Embedding, Checkpoint, or Hypernetwork?
What is a good way to determine the kind of model you need? At what point is Dreambooth excessive or Textual Inversion insufficient?
Also, is a Hypernetwork a good middle ground? Is that how that works?
6 Answers
Hi kinomi, you're likely to get multiple opinions on this matter but from my perspective here's how I decide when making them:
Textual Inversion embeddings are great for adding concepts to models, so if you have a model that you like and want to add something specific to it, this is the best solution.
Hypernet embeddings are great for adding something that effects the entire image that is created. So I think these are well used for scenes or specific settings for image background and content. They are also useable with multiple models, which makes them very flexible, but they usually have an effect on everything in the image.
Dreambooth is used to create models and if you are looking to get away from the vanilla SD1.5/2.1 base model for a collection of different concepts/themes.. then I'd recommend looking for some cool models to enhance your SD art creation toolkit. Dreambooth models are trained using a base model and an additional collection of images referred to as the dataset. Most people create models to include a specifically themed dataset so they can create images from it. There are also people that mix models as well to combine concepts/themes from multiple datasets.
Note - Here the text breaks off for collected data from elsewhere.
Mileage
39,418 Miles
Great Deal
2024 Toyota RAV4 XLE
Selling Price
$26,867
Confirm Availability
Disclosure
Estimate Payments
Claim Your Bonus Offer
These mixes are great but you need to know that the information in mixed models get slightly diluted for every model that is mixed into it.
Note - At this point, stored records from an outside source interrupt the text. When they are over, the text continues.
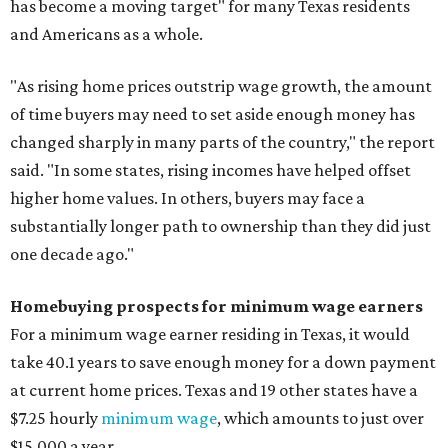
has become a moving target" for many Texas residents
and Americans as a whole.
"As rising home prices outstrip wage growth, the amount
of time buyers may need to set aside enough money has
changed sharply in many parts of the country," the report
said. "In some states, rising incomes have helped offset
higher home values. In others, buyers may face a
substantially longer path to ownership than they did just
one decade ago."
Homebuying prospects for minimum wage earners
For a minimum wage earner residing in Texas, it would
take 40.1 years to save enough money for a down payment
at current home prices. Texas and 19 other states have a
$7.25 hourly
minimum wage
, which amounts to just over
$15,000 a year.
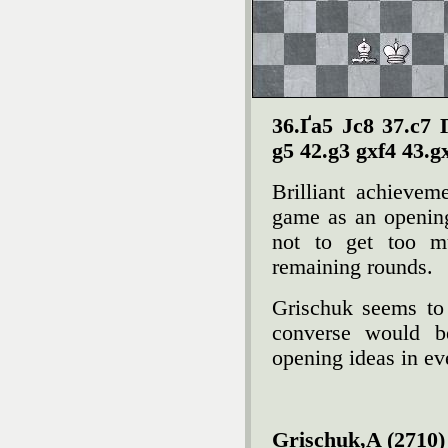
36.Ґa5 Јc8 37.c7 
g5 42.g3 gxf4 43.g
Brilliant achievem
game as an opening
not to get too m
remaining rounds.
Grischuk seems to 
converse would b
opening ideas in e
Grischuk,A (2710)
There seems to be a lot of confusion around this area and the advice differs greatly depending on what you want to achieve. Hypernetworks, Textual Inversion Embeddings and Checkpoint Models all offer options for obtaining the images you wish to create and the good news is they should all be "inter-operable" meaning they all work together in unison.
While some people swear by one method or another, the truth is that they all act as different tools in your toolkit. You can create a Checkpoint, Textual Inversion and Hypernetwork all from the same dataset using a particular Stable Diffusion model as a base. This will "reinforce" a particular theme or style greatly. In the case of a tight model, that allows you to dial in a theme very strongly with the drawback being you might be restricted to that particular style or theme.
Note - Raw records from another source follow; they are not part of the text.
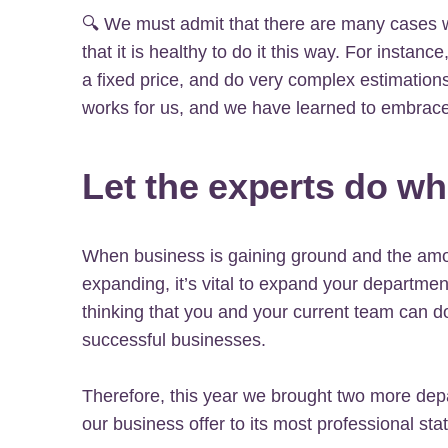
🔍 We must admit that there are many cases 
that it is healthy to do it this way. For instanc
a fixed price, and do very complex estimations
works for us, and we have learned to embrace 
Let the experts do wh
When business is gaining ground and the amo
expanding, it’s vital to expand your departme
thinking that you and your current team can do 
successful businesses.
Therefore, this year we brought two more dep
our business offer to its most professional stat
Others might be proponents of the "swiss army knife" which promised the ability to create many varied images from a wide variety of themes and styles. These often require intense effort in the curation and expense in the training process due to the additional amount of time taken to create them. The disadvantage with these is the same as with the vanilla SD models, the AI's attention can "wander" and provide you with far too much variability than you might like.
This is the reason things like Dreambooth had become so popular. Those models were created by training styles and concepts, like particular people or objects. Textual Inversion also became popular as it draws out concepts already in the model by creating vectors it already knows after analyzing the images we train it on. Hypernetworks are yet another useful way to train in concepts without only using the text but also the images too. Most people are searching for a reliable way to have consistent characters, while Stable diffusion excels at giving you a new and unique image every time. Many features on the inference side offer ways to control that and stop it from changing things so much. Seed variance, cross attention, prompt editing and denoise scaling all help to control this randomisation but still you will see clothes change more than people might like should they be creating an original character they want to repeat in many different settings or situations.
There is no real right or wrong answer as all approaches are valid when people have varied use cases. Personally i believe that having as many tools at your disposal grants you a much wider ability to create as you images as you wish. If people want to focus on one tool or another they might risk ignoring a feature that can give them what they want. All the methods available have value and are essential for specific use cases. The Datasets that people are using are the most important as junk in = junk out. As new Stable Diffusion versions are released, those authors will train their models again and again, leading to higher quality and higher resolution outputs.
Aesthetic Gradients were also a great method and still are in SD1.5, but currently it looks like they might get phased out. Nobody really knows why and can only speculate on that. Textual Inversion will only go so far and can be somewhat limiting, hypernetworks also have their own limitations. As Elldreth mentions above you can do model merging, but even that has it's own limitations. All Tools have strengths and weaknesses, so learning them will give you the best chances.
TLDR, try out all the methods and see what works for you, as you might find that using all the above is what you need to get your desired style or concept out in the end. (you can use all three at once, if you like)
Dreambooth + lora so have much time to all elements. And so result on texture inversion or hypernetwork. So fast time and nice result Hypernetwork.